LTX-Video 2.3 vs LTX-Video 2.0 — What Actually Changed

2026-05-18 · 6 min read · LoreMotion Team

Side-by-side comparison of LTX-Video 2.3 and LTX-Video 2.0 from Lightricks. Audio, distilled inference, quality improvements, and whether the upgrade is worth it.

LTX-Video 2.3 dropped in early 2026, roughly four months after the LTX-Video 2.0 release. The changelog promises three big things: native audio generation, distilled inference (faster sampling), and improved temporal coherence at longer clip lengths. After running both versions head-to-head on thousands of clips, this post explains what actually changed, what didn't, and whether the upgrade is worth it for self-hosters.

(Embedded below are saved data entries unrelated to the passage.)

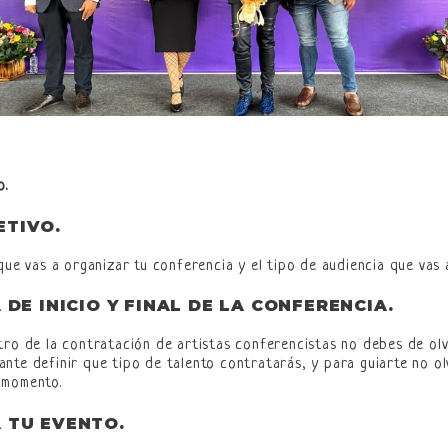
o.
ETIVO
.
que vas a organizar tu conferencia y el tipo de audiencia que vas a
 DE INICIO Y FINAL DE LA CONFERENCIA
.
tro de la contratación de artistas conferencistas no debes de ol
nte definir que tipo de talento contratarás, y para guiarte no o
 momento.
A TU EVENTO
.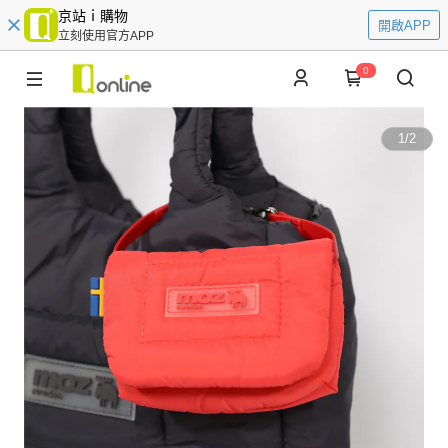
京站ｉ購物
開啟APP
立刻使用官方APP
0
1
/
2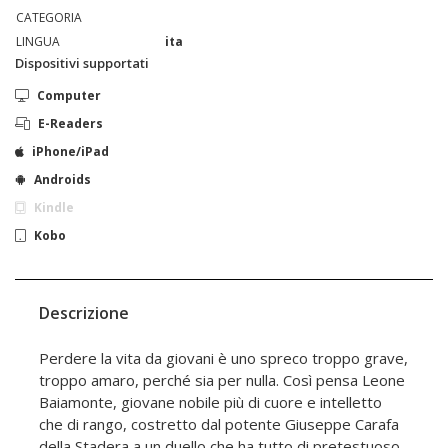
CATEGORIA
LINGUA
ita
Dispositivi supportati
Computer
E-Readers
iPhone/iPad
Androids
Kindle
Kobo
Descrizione
Perdere la vita da giovani è uno spreco troppo grave,
troppo amaro, perché sia per nulla. Così pensa Leone
Baiamonte, giovane nobile più di cuore e intelletto
che di rango, costretto dal potente Giuseppe Carafa
della Stadera a un duello che ha tutto di pretestuoso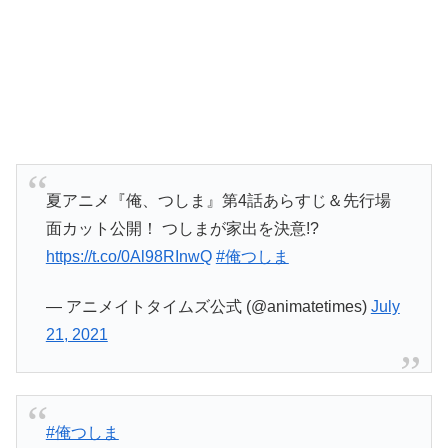
夏アニメ『俺、つしま』第4話あらすじ＆先行場
面カット公開！ つしまが家出を決意!?
https://t.co/0Al98RInwQ
#俺つしま
— アニメイトタイムズ公式 (@animatetimes)
July
21, 2021
#俺つしま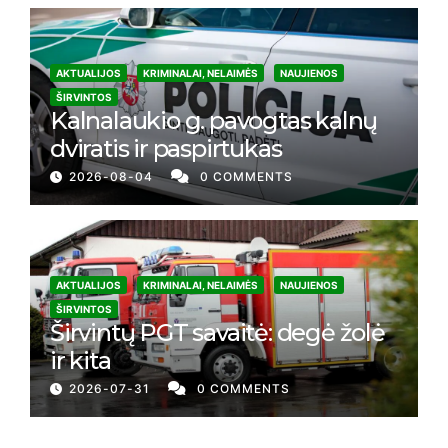
AKTUALIJOS
KRIMINALAI, NELAIMĖS
NAUJIENOS
ŠIRVINTOS
Kalnalaukio g. pavogtas kalnų
dviratis ir paspirtukas
2026-08-04
0 COMMENTS
AKTUALIJOS
KRIMINALAI, NELAIMĖS
NAUJIENOS
ŠIRVINTOS
Širvintų PGT savaitė: degė žolė
ir kita
2026-07-31
0 COMMENTS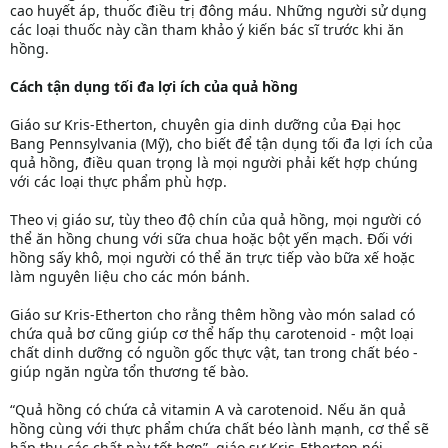
cao huyết áp, thuốc điều trị đông máu. Những người sử dụng
các loại thuốc này cần tham khảo ý kiến bác sĩ trước khi ăn
hồng.
Cách tận dụng tối đa lợi ích của quả hồng
Giáo sư Kris-Etherton, chuyên gia dinh dưỡng của Đại học
Bang Pennsylvania (Mỹ), cho biết để tận dụng tối đa lợi ích của
quả hồng, điều quan trọng là mọi người phải kết hợp chúng
với các loại thực phẩm phù hợp.
Theo vị giáo sư, tùy theo độ chín của quả hồng, mọi người có
thể ăn hồng chung với sữa chua hoặc bột yến mạch. Đối với
hồng sấy khô, mọi người có thể ăn trực tiếp vào bữa xế hoặc
làm nguyên liệu cho các món bánh.
Giáo sư Kris-Etherton cho rằng thêm hồng vào món salad có
chứa quả bơ cũng giúp cơ thể hấp thụ carotenoid - một loại
chất dinh dưỡng có nguồn gốc thực vật, tan trong chất béo -
giúp ngăn ngừa tổn thương tế bào.
“Quả hồng có chứa cả vitamin A và carotenoid. Nếu ăn quả
hồng cùng với thực phẩm chứa chất béo lành mạnh, cơ thể sẽ
hấp thụ các chất này tốt hơn”, giáo sư Kris-Etherton nói.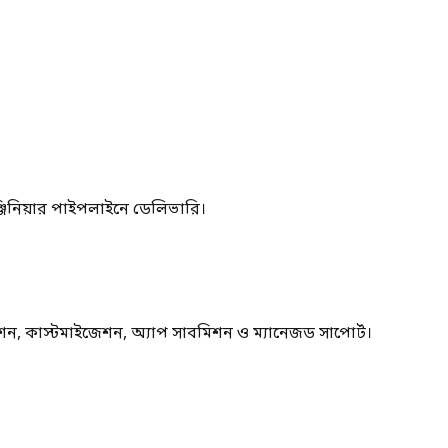
জিনিয়ার পাইপলাইনে ডেলিভারি।
ন, কাস্টমাইজেশন, অ্যাপ সাবমিশন ও ম্যানেজড সাপোর্ট।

LoreMotion runs LTX-Video 2.3 in production today. We migrated from 2.0 about six weeks after 2.3 shipped. Here's the full evaluation we did before pulling the trigger.

TL;DR

Speed: ~2.5x faster than 2.0 at equivalent quality thanks to a distilled sampler.
Audio: New in 2.3, joint generation of synced ambient audio. Big quality-of-life win.
Quality: Modest improvement, mostly in temporal coherence and subject consistency. Not a generational leap.
VRAM: Same — both fit on 24 GB via Wan2GP profile=4.
Backward compatibility: Inference code mostly drop-in; some new config flags for audio.
Upgrade verdict: Yes, upgrade. The speed + audio improvements alone justify it.

Distilled inference

The biggest under-the-hood change in 2.3 is a properly distilled sampler. LTX-Video 2.0 used a 50-step diffusion process by default; 2.3's distilled variant produces equivalent quality in 16–20 steps.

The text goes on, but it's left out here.